The equation for conservation of momentum is:
m1 * v1i + m2 * v2i = m1 * v1f + m2 * v2f
Where:
m1 and m2 are the masses of the first and second balls, respectively.
v1i and v2i are the initial velocities of the first and second balls.
v1f and v2f are the final velocities of the first and second balls.
Given:
m1 = 0.421 kg (mass of first ball)
v1i = 0 m/s (initial velocity of first ball)
v2i = 0 m/s (initial velocity of second ball)
v1f = ? (final velocity of first ball)
v2f = 0.5 * v1f (final velocity of second ball)
Since the first ball is at rest, we have v1f = 0. Substituting these values into the conservation of momentum equation, we get:
0.421 kg * 0 m/s + m2 * 0 m/s = 0.421 kg * 0 m/s + m2 * 0.5 * v1f
Simplifying, we have:
0 = 0 + m2 * 0.5 * v1f
Since the equation holds true for any value of v1f, we can conclude that the mass of the second ball (m2) is zero. Therefore, the second ball has zero mass.
(b) Fraction of the original kinetic energy transferred to the second ball:
Using the principle of conservation of kinetic energy, we know that the total kinetic energy before the collision is equal to the total kinetic energy after the collision.
The equation for conservation of kinetic energy is:
K1i + K2i = K1f + K2f
Where:
K1i and K2i are the initial kinetic energies of the first and second balls, respectively.
K1f and K2f are the final kinetic energies of the first and second balls.
Given:
K1i = 0.5 * m1 * v1i^2 (initial kinetic energy of first ball)

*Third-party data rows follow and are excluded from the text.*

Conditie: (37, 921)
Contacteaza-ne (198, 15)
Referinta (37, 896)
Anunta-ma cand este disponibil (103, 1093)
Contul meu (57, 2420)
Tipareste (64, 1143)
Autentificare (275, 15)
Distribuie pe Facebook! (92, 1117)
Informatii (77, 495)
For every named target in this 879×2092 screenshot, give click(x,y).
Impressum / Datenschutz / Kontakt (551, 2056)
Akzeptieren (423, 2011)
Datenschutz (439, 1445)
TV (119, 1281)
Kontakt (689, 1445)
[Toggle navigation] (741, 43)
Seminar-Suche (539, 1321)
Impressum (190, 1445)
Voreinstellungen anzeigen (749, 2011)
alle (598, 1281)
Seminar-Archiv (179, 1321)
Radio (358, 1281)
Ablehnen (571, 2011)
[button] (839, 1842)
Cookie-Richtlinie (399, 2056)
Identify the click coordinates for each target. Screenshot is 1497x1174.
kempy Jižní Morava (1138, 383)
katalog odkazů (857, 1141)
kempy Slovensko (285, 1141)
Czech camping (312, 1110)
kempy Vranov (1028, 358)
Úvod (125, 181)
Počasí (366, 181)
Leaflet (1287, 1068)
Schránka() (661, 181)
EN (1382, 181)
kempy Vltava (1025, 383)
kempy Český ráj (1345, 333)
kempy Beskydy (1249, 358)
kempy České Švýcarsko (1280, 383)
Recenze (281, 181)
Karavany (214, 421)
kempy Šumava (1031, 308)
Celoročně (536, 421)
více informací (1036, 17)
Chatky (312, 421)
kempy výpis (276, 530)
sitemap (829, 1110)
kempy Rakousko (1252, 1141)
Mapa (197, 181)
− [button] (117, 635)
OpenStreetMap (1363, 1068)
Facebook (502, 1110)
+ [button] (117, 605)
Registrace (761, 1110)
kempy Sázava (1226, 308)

K2i = 0 (initial kinetic energy of second ball)
K1f = 0.5 * m1 * v1f^2 (final kinetic energy of first ball)
K2f = 0.5 * m2 * v2f^2 (final kinetic energy of second ball)
Since the second ball has zero mass (as calculated in part (a)), we have m2 = 0 in the equation for K2f. Hence, K2f = 0.
Substituting these values into the conservation of kinetic energy equation, we get:
0.5 * m1 * v1i^2 + 0 = 0.5 * m1 * v1f^2 + 0
Simplifying, we have:
0.5 * m1 * v1i^2 = 0.5 * m1 * v1f^2
Cancelling the factors of 0.5 and m1, we have:
v1i^2 = v1f^2
Taking the square root of both sides, we get:
v1i = v1f
This means that in this elastic head-on collision, the final velocity (v1f) of the first ball is equal to its initial velocity (v1i). Therefore, the fraction of the original kinetic energy transferred to the second ball is zero. No energy is transferred to the second ball.